EXERCISE DETAILS
Those lines of the records that contain "stemming" are to be located and copied.

(Extracted data entries)
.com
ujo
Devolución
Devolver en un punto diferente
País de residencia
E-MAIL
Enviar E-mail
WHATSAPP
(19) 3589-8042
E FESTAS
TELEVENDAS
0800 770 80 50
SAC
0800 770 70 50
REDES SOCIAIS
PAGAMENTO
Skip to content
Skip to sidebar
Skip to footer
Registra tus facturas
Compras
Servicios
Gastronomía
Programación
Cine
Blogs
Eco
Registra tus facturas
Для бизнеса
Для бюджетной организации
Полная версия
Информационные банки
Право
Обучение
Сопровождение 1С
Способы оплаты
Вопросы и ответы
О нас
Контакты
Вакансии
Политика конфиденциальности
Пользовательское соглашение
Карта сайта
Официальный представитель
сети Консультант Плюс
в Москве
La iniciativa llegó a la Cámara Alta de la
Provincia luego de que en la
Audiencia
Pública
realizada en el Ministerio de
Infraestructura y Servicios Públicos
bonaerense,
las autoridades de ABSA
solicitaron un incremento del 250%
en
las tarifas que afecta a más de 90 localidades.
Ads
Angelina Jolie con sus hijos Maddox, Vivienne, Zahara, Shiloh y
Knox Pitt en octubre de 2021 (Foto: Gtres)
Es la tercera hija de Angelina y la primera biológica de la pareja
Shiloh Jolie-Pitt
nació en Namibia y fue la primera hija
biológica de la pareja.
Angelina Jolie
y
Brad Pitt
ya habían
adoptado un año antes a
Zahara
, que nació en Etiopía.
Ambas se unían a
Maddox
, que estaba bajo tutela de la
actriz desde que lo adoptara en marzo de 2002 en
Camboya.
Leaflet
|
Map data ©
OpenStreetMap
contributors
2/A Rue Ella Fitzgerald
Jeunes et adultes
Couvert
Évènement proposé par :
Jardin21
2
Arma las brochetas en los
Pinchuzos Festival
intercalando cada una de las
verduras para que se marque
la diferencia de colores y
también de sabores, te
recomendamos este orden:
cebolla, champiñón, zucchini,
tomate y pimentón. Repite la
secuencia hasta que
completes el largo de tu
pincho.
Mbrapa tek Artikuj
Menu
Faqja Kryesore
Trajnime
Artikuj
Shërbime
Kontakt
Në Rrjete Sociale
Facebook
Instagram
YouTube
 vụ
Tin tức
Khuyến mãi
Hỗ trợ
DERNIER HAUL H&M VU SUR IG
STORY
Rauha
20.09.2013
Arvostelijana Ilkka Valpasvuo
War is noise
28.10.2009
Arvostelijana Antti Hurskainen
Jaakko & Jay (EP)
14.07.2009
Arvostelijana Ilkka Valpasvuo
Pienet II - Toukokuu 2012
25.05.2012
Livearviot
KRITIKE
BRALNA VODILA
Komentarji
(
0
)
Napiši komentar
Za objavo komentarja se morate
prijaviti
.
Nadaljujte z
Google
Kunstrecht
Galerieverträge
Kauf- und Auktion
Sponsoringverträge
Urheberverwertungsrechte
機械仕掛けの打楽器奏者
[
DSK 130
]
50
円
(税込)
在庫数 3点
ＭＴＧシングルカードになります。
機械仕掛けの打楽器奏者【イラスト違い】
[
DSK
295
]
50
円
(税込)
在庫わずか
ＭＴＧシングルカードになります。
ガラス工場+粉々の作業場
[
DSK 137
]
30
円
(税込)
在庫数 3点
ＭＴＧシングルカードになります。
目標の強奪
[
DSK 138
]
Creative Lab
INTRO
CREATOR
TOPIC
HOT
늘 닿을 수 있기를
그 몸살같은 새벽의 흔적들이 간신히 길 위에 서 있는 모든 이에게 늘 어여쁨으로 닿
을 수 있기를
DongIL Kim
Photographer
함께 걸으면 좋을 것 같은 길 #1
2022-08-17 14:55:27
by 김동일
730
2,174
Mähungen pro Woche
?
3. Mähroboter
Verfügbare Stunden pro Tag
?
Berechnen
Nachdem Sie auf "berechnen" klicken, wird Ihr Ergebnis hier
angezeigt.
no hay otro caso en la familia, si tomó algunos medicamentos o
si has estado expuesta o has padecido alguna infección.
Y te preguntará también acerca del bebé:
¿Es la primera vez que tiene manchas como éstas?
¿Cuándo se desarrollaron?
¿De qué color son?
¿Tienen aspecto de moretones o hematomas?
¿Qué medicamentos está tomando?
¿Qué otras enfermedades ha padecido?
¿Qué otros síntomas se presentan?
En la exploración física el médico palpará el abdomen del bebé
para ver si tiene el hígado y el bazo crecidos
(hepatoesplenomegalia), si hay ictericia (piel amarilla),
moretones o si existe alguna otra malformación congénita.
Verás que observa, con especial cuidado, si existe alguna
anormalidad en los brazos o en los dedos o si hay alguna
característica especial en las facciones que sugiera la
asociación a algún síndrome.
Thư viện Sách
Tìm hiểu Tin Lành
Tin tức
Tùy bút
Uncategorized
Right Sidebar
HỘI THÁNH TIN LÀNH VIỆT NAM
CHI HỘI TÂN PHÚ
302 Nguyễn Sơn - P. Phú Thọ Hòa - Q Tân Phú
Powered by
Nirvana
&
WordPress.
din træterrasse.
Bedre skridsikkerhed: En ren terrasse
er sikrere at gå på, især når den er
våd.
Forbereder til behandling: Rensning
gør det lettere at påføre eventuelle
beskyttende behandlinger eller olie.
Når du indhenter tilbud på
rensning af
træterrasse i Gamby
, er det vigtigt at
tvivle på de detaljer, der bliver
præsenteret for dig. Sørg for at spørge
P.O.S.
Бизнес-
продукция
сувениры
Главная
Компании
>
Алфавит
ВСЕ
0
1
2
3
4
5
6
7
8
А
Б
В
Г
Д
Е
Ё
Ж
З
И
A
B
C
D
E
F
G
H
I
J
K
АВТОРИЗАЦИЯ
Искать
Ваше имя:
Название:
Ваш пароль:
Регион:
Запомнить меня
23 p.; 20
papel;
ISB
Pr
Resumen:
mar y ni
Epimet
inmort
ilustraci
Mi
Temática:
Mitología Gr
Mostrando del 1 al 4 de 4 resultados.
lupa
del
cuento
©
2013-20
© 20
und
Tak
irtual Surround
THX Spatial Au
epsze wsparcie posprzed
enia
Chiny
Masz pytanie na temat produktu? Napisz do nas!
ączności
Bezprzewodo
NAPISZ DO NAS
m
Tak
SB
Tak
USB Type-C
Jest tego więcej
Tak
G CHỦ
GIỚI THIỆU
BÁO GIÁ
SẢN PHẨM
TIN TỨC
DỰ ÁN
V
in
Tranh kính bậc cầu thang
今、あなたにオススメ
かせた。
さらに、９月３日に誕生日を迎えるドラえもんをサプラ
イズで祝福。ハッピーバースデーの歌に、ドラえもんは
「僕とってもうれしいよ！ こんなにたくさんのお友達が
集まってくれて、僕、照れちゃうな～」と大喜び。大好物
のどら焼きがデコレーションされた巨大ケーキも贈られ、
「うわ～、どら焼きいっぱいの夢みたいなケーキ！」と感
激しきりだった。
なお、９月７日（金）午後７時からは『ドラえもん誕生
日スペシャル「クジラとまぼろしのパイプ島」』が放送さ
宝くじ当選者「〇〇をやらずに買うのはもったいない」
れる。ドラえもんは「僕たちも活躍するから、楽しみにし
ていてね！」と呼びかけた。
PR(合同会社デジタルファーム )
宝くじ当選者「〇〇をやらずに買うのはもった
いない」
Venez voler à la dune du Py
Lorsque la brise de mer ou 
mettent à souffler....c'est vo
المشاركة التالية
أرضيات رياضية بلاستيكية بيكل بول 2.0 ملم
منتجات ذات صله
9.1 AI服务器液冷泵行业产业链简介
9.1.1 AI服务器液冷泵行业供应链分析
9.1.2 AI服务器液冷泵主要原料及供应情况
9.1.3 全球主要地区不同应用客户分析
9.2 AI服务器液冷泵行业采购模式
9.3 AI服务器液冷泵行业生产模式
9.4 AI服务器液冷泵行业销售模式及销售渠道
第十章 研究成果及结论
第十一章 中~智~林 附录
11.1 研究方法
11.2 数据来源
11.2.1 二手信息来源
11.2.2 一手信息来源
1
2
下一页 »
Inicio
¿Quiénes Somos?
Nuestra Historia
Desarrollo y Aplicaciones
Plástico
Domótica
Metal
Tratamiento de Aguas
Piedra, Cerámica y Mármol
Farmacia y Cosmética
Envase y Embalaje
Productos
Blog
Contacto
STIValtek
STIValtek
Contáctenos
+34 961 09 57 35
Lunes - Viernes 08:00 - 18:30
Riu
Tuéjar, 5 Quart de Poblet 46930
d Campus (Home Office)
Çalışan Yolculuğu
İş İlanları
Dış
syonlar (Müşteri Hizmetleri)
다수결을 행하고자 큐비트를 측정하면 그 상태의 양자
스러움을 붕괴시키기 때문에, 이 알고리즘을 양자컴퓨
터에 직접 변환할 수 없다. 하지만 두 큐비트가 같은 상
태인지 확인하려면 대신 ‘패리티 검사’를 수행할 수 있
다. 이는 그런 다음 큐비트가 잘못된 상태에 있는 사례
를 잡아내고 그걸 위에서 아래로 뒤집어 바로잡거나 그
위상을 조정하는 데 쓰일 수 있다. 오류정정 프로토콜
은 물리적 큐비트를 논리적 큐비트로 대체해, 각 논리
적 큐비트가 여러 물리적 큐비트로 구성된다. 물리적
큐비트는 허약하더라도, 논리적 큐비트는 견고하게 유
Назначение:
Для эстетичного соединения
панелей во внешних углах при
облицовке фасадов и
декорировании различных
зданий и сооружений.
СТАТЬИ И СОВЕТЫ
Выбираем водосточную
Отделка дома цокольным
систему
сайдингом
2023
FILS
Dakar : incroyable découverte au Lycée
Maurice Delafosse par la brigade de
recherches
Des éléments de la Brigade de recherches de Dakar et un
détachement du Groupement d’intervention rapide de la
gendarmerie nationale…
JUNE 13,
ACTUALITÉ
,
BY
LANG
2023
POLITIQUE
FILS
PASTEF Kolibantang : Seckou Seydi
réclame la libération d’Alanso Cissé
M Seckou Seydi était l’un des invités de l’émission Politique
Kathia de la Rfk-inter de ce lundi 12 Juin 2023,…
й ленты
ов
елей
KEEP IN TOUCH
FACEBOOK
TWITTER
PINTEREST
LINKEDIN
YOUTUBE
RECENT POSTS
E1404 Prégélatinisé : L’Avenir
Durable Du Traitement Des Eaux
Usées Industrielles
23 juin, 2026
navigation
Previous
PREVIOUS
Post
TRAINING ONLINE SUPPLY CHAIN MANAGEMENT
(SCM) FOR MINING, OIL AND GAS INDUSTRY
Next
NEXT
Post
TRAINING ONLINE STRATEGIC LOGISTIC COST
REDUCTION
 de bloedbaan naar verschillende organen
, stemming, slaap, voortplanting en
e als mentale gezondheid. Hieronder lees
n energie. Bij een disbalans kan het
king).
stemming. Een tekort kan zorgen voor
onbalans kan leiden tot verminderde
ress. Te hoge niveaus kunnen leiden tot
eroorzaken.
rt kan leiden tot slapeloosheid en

ANSWER
, stemming, slaap, voortplanting en
stemming. Een tekort kan zorgen voor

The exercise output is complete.